These are the words of Yuri Sargsyan, who has been sentenced to life since 1994. He says that a lot has changed in his life during these 28 years. Yuri divided those years into phases: before he was in a prison made by his brain; now this is a different prison for him.
“I didn’t kill anyone, I’m not guilty of anything… then you start to get angry thinking even if I’m guilty, it’s not just me; others are guilty too, they also participated; my parents, the judge or the prosecutor or the society, the government… You blame everyone, besides yourself.”
It took a long time for Yuri to overcome the first two stages. Then he realized that it was not a prison, but an opportunity.

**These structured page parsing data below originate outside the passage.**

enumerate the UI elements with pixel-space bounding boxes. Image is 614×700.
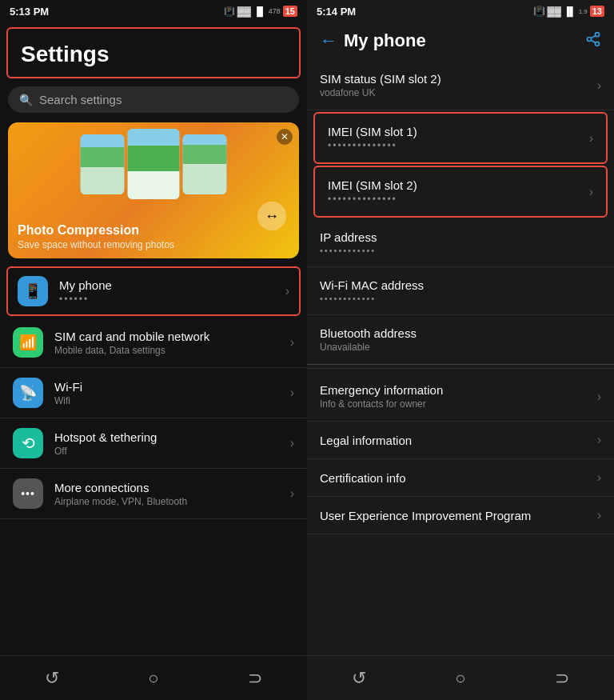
page-title: My phone — [344, 30, 585, 51]
imei-1-title: IMEI (SIM slot 1) — [328, 125, 589, 138]
bluetooth-subtitle: Unavailable — [320, 342, 601, 353]
hotspot-title: Hotspot & tethering — [54, 430, 279, 444]
my-phone-chevron: › — [285, 284, 289, 298]
right-item-emergency[interactable]: Emergency information Info & contacts fo… — [307, 372, 614, 422]
more-connections-chevron: › — [290, 486, 294, 501]
status-icons-right: 📳 ▓▓ ▐▌ 1.9 13 — [533, 6, 604, 17]
my-phone-icon: 📱 — [18, 276, 48, 306]
certification-chevron: › — [597, 470, 601, 485]
wifi-mac-text: Wi-Fi MAC address •••••••••••• — [320, 278, 601, 303]
signal-icon-left: ▐▌ — [253, 6, 266, 16]
svg-point-2 — [596, 42, 600, 46]
vibrate-icon: 📳 — [224, 6, 235, 17]
section-divider — [307, 368, 614, 369]
svg-point-1 — [588, 37, 592, 41]
my-phone-title: My phone — [59, 278, 274, 292]
right-panel: 5:14 PM 📳 ▓▓ ▐▌ 1.9 13 ← My phone SIM st… — [307, 0, 614, 700]
more-connections-title: More connections — [54, 481, 279, 494]
right-item-bluetooth[interactable]: Bluetooth address Unavailable — [307, 315, 614, 365]
emergency-chevron: › — [597, 390, 601, 404]
status-icons-left: 📳 ▓▓ ▐▌ 478 15 — [224, 6, 297, 17]
more-connections-text: More connections Airplane mode, VPN, Blu… — [54, 481, 279, 507]
svg-point-0 — [596, 32, 600, 36]
time-right: 5:14 PM — [317, 6, 356, 18]
settings-item-hotspot[interactable]: ⟲ Hotspot & tethering Off › — [0, 418, 307, 469]
settings-item-more-connections[interactable]: ••• More connections Airplane mode, VPN,… — [0, 469, 307, 519]
my-phone-subtitle: •••••• — [59, 294, 274, 305]
right-item-wifi-mac[interactable]: Wi-Fi MAC address •••••••••••• — [307, 267, 614, 315]
imei-1-subtitle: •••••••••••••• — [328, 140, 589, 151]
right-item-certification[interactable]: Certification info › — [307, 459, 614, 497]
promo-banner: ✕ ↔ Photo Compression Save space without… — [8, 122, 299, 258]
right-item-imei-1[interactable]: IMEI (SIM slot 1) •••••••••••••• › — [313, 112, 608, 164]
nav-recent-left[interactable]: ↺ — [45, 668, 59, 689]
wifi-icon-left: ▓▓ — [237, 6, 252, 17]
nav-home-right[interactable]: ○ — [455, 668, 465, 689]
right-item-ip[interactable]: IP address •••••••••••• — [307, 219, 614, 267]
sim-status-chevron: › — [597, 78, 601, 93]
bluetooth-text: Bluetooth address Unavailable — [320, 326, 601, 353]
right-list: SIM status (SIM slot 2) vodafone UK › IM… — [307, 61, 614, 655]
ip-subtitle: •••••••••••• — [320, 246, 601, 255]
promo-close-button[interactable]: ✕ — [277, 129, 293, 145]
battery-right: 13 — [590, 6, 604, 17]
ip-title: IP address — [320, 230, 601, 244]
imei-2-chevron: › — [589, 185, 593, 199]
more-connections-icon: ••• — [13, 478, 43, 509]
hotspot-chevron: › — [290, 436, 294, 450]
search-bar[interactable]: 🔍 Search settings — [8, 86, 299, 113]
nav-back-left[interactable]: ⊃ — [248, 668, 262, 689]
my-phone-text: My phone •••••• — [59, 278, 274, 305]
wifi-icon-right: ▓▓ — [548, 6, 562, 17]
legal-text: Legal information — [320, 434, 597, 447]
promo-title: Photo Compression — [18, 223, 289, 238]
vibrate-icon-right: 📳 — [533, 6, 545, 17]
right-item-legal[interactable]: Legal information › — [307, 422, 614, 459]
bottom-nav-right: ↺ ○ ⊃ — [307, 655, 614, 700]
emergency-subtitle: Info & contacts for owner — [320, 398, 597, 410]
wifi-icon: 📡 — [13, 378, 43, 408]
settings-title-container: Settings — [6, 27, 301, 78]
data-speed-icon: 478 — [269, 7, 281, 15]
settings-list: 📱 My phone •••••• › 📶 SIM card and mobil… — [0, 265, 307, 655]
battery-left: 15 — [283, 6, 297, 17]
certification-title: Certification info — [320, 471, 597, 485]
photo-card-3 — [183, 134, 227, 194]
hotspot-icon: ⟲ — [13, 428, 43, 458]
promo-photos-decoration — [81, 129, 227, 199]
settings-item-my-phone[interactable]: 📱 My phone •••••• › — [6, 266, 301, 316]
right-item-user-experience[interactable]: User Experience Improvement Program › — [307, 497, 614, 534]
wifi-mac-subtitle: •••••••••••• — [320, 294, 601, 303]
photo-card-2 — [128, 129, 180, 199]
user-experience-title: User Experience Improvement Program — [320, 509, 597, 522]
legal-chevron: › — [597, 433, 601, 447]
more-connections-subtitle: Airplane mode, VPN, Bluetooth — [54, 496, 279, 507]
sim-status-text: SIM status (SIM slot 2) vodafone UK — [320, 72, 597, 98]
signal-icon-right: ▐▌ — [564, 6, 576, 16]
emergency-title: Emergency information — [320, 383, 597, 397]
right-item-sim-status[interactable]: SIM status (SIM slot 2) vodafone UK › — [307, 61, 614, 110]
sim-subtitle: Mobile data, Data settings — [54, 345, 279, 356]
right-item-imei-2[interactable]: IMEI (SIM slot 2) •••••••••••••• › — [313, 166, 608, 218]
nav-back-right[interactable]: ⊃ — [555, 668, 569, 689]
imei-2-text: IMEI (SIM slot 2) •••••••••••••• — [328, 178, 589, 205]
wifi-title: Wi-Fi — [54, 380, 279, 394]
share-button[interactable] — [585, 31, 601, 51]
back-button[interactable]: ← — [320, 30, 337, 51]
imei-2-subtitle: •••••••••••••• — [328, 194, 589, 205]
imei-1-text: IMEI (SIM slot 1) •••••••••••••• — [328, 125, 589, 151]
bottom-nav-left: ↺ ○ ⊃ — [0, 655, 307, 700]
search-placeholder: Search settings — [39, 93, 122, 106]
hotspot-text: Hotspot & tethering Off — [54, 430, 279, 457]
sim-status-title: SIM status (SIM slot 2) — [320, 72, 597, 86]
svg-line-3 — [591, 40, 596, 42]
bluetooth-title: Bluetooth address — [320, 326, 601, 340]
settings-item-sim[interactable]: 📶 SIM card and mobile network Mobile dat… — [0, 318, 307, 368]
sim-icon: 📶 — [13, 327, 43, 358]
legal-title: Legal information — [320, 434, 597, 447]
nav-recent-right[interactable]: ↺ — [352, 668, 366, 689]
data-speed-right: 1.9 — [579, 8, 588, 15]
settings-item-wifi[interactable]: 📡 Wi-Fi Wifi › — [0, 368, 307, 418]
nav-home-left[interactable]: ○ — [148, 668, 158, 689]
time-left: 5:13 PM — [10, 6, 49, 18]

“In the third stage, you start to get disappointed, you say: who needs this life, it’s better to die. These thoughts also pass. I even had a suicide attempt, but I overcame it. And then, you’re already starting to wonder if you fell into prison, why did you fall, how did it happen? No one is to blame, I am to blame. Why am I guilty, what have I done? This is how you begin to understand and analyze your life. You begin to understand how you got to this point and what you could have done differently in order not to get into this situation.”
The Bible helps Yuri a lot. He loves the Bible, faith, God, and people.
“When the ground slides from under your feet, you are trying to hold on to the sky: there is no other way out, otherwise what are you going to do, are you going to fall into the abyss? If it wasn’t for God, I wouldn’t even talk to you.”
Yuri has a published a book “Maximum Penalty” (“Death Penalty”). He tried to analyze the life of himself and other convicts in the book. In addition to the book, there are also published articles: he has 120 published articles in the Radio Van.
“Now I want to write a new book. When I wrote the book, it was a different prison. Now I do not blame anyone. If you don’t blame anyone, you see both the people of this world and the sun. You understand that every person who meets you gives something. I didn’t start living in things: I started accepting things. I talk to people, I accept.”
Yuri’s family is in Ukraine. He has three children. He did’nt see them for three years. Yuri’s desire is to have a wide opportunity to express himself, he wants to be as useful as much as possible, and to get out of prison, “I’m talking to you. It is the question of my freedom. Didn’t you come here for freedom? I am communicating with freedom.”